Focal segmental glomerulosclerosis (FSGS) describes scarring in scattered regions of the kidney, typically limited to one part of the glomerulus and to a minority of glomeruli in the affected region. FSGS may result from a systemic disorder or it may develop as an idiopathic kidney disease, without a known cause. Biopsy may confirm the presence of glomerular scarring if the tissue is taken from the affected section of the kidney. But finding the affected section is a matter of chance, especially early in the disease process, when lesions may be scattered. Confirming a diagnosis of FSGS may require repeat kidney biopsies. No universal remedy has been found, and most patients with FSGS progress to total kidney failure over 5 to 20 years. Treatments involving steroids or other immunosuppressive drugs appear to help some patients by decreasing proteinuria and improving kidney function. ACE inhibitors and ARBs may also be used in FSGS to decrease proteinuria. Treatment should focus on controlling blood pressure and blood cholesterol levels, factors that may contribute to kidney scarring.

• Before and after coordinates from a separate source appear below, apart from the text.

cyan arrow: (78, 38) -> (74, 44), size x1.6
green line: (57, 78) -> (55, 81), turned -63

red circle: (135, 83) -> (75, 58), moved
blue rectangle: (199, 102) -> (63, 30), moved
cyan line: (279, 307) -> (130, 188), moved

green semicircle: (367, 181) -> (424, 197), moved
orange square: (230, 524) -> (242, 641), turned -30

Membranous nephropathy, also called membranous glomerulopathy, is the second most common cause of the nephrotic syndrome (proteinuria, edema, high cholesterol) in U.S. Diagnosis of membranous nephropathy requires a kidney biopsy, which reveals unusual deposits of immunoglobulin G and complement C3, substances created by the body’s immune system. Fully 75 percent of cases are idiopathic, which means that the cause of the disease is unknown. The remaining 25 percent of cases are the result of other diseases like systemic lupus erythematosus, hepatitis B or C infection, or some forms of cancer. About 20 to 40 percent of patients with membranous nephropathy progress, usually over decades, to total kidney failure, but most patients experience either complete remission or continued symptoms without progressive kidney failure. ACE inhibitors and ARBs are generally used to reduce proteinuria. Additional medication to control high blood pressure and edema is frequently required. Some patients benefit from steroids, but this treatment does not work for everyone. Additional immunosuppressive medications are helpful for some patients with progressive disease.

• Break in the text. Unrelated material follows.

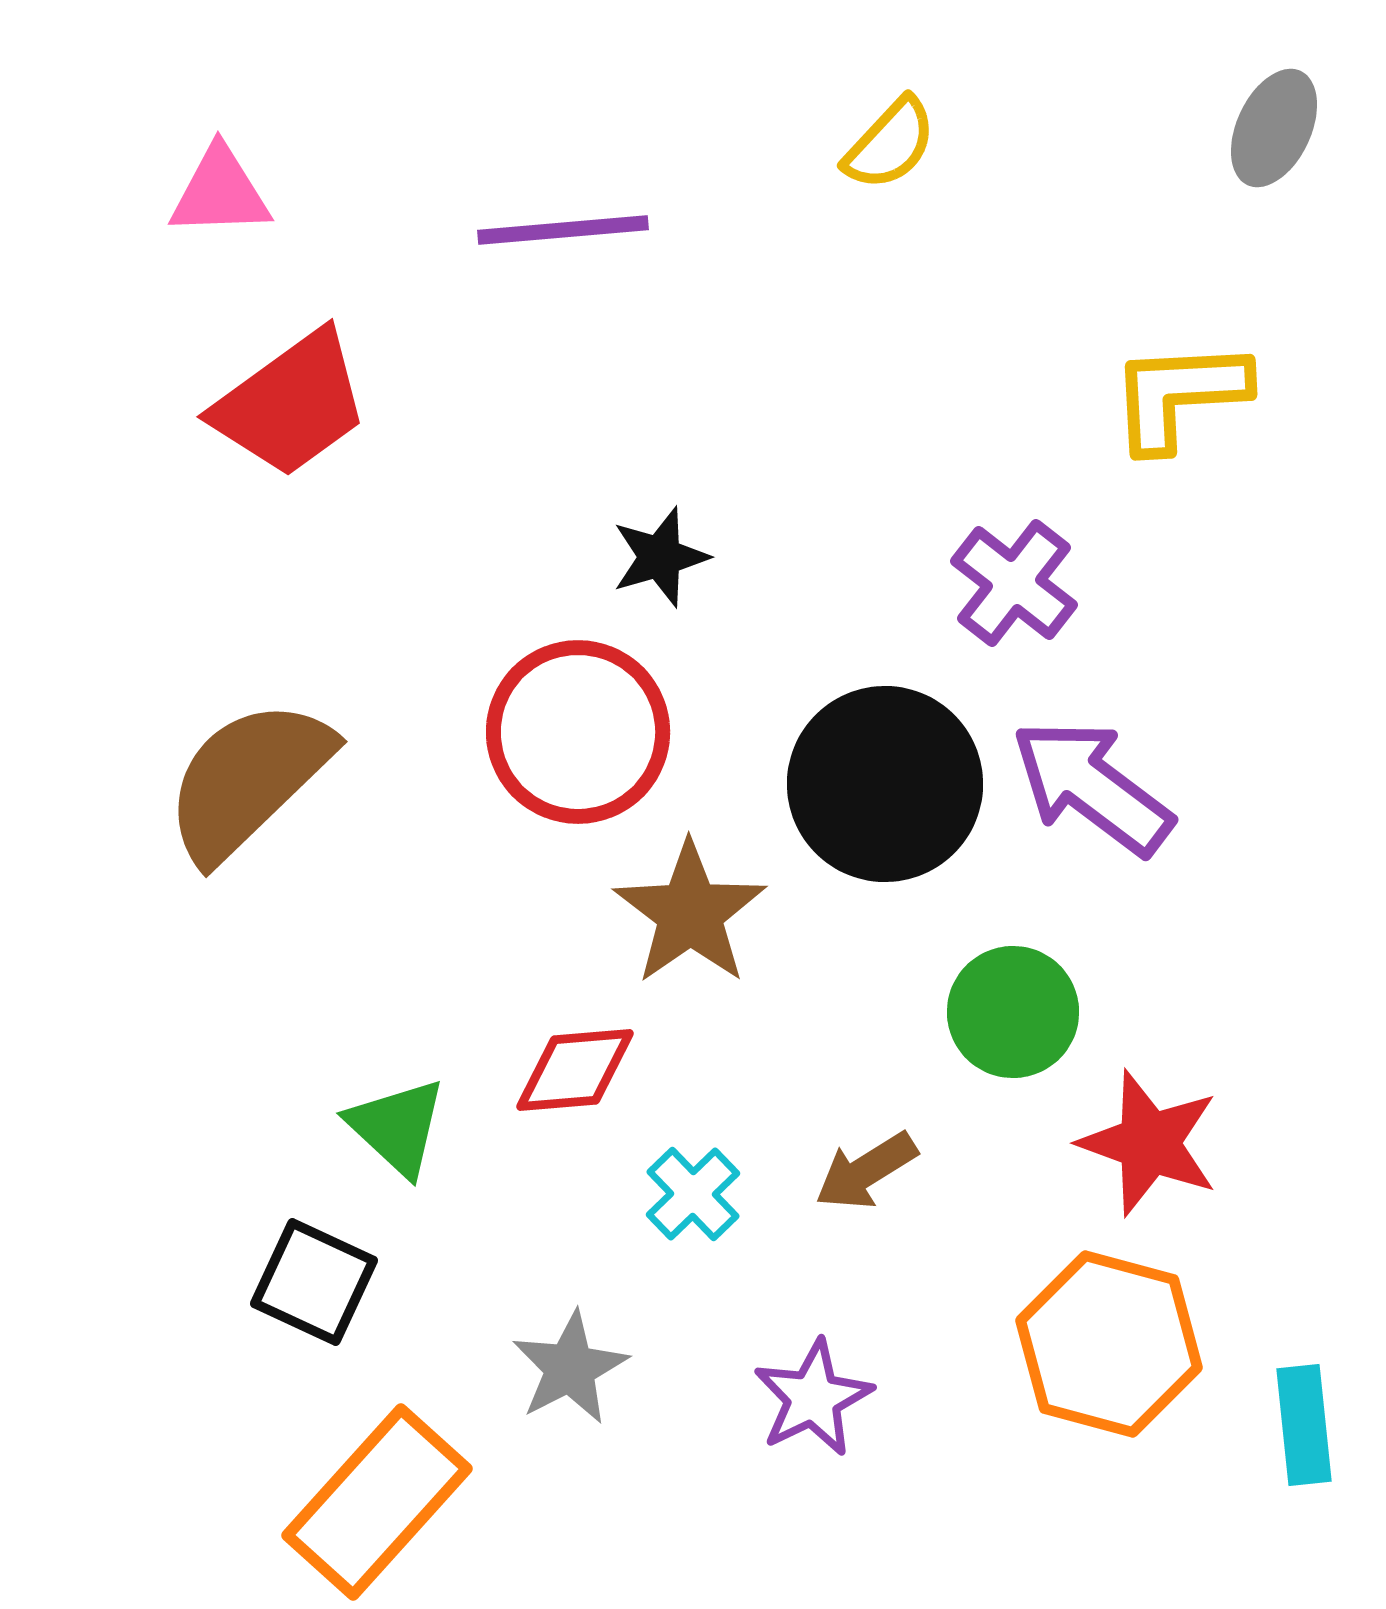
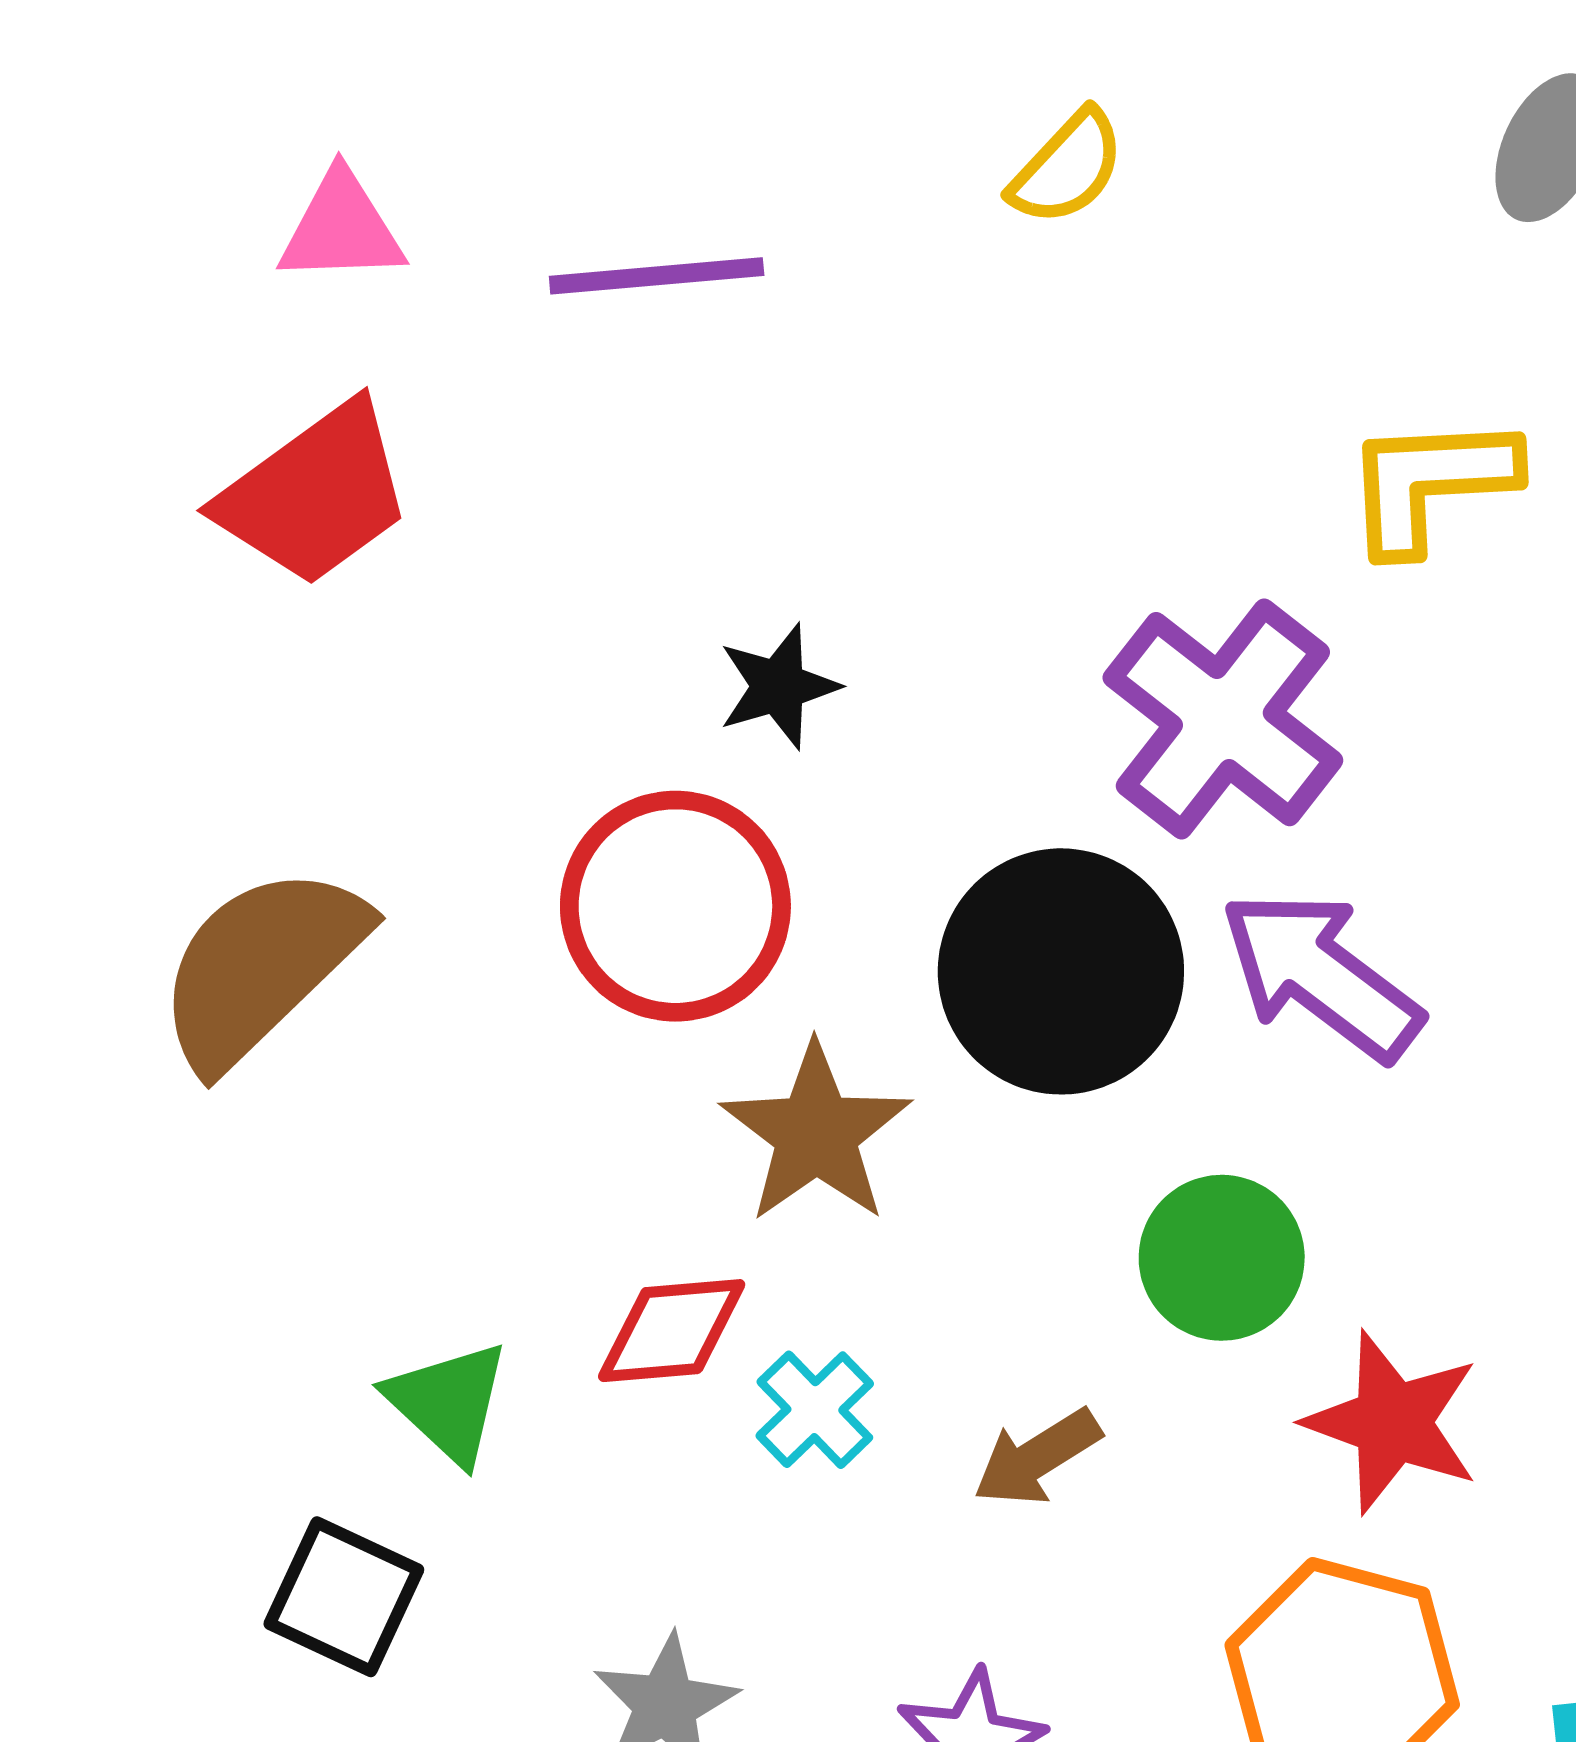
pink triangle: (220, 192) -> (341, 228), moved
purple cross: (1014, 583) -> (1223, 719), size x1.5
cyan cross: (693, 1194) -> (815, 1410), moved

Minimal change disease (MCD) is the diagnosis given when a patient has the nephrotic syndrome and the kidney biopsy reveals little or no change to the structure of glomeruli or surrounding tissues when examined by a light microscope. MCD may occur at any age, but it is most common in childhood.
Points to Remember
• The kidneys filter waste and extra fluid from the blood.
• The filtering process takes place in the nephron, where microscopic blood vessel filters, called glomeruli, are attached to fluid-collecting tubules.
• A number of different disease processes can damage the glomeruli and thereby cause kidney failure. Glomerulonephritis and glomerulosclerosis are broad terms that include many forms of damage to the glomeruli.
• Some forms of kidney failure can be slowed down, but scarred glomeruli can never be repaired.
• Treatment for the early stages of kidney failure depends on the disease causing the damage.
• Early signs of kidney failure include blood or protein in the urine and swelling in the hands, feet, abdomen, or face. Kidney failure may be silent for many years.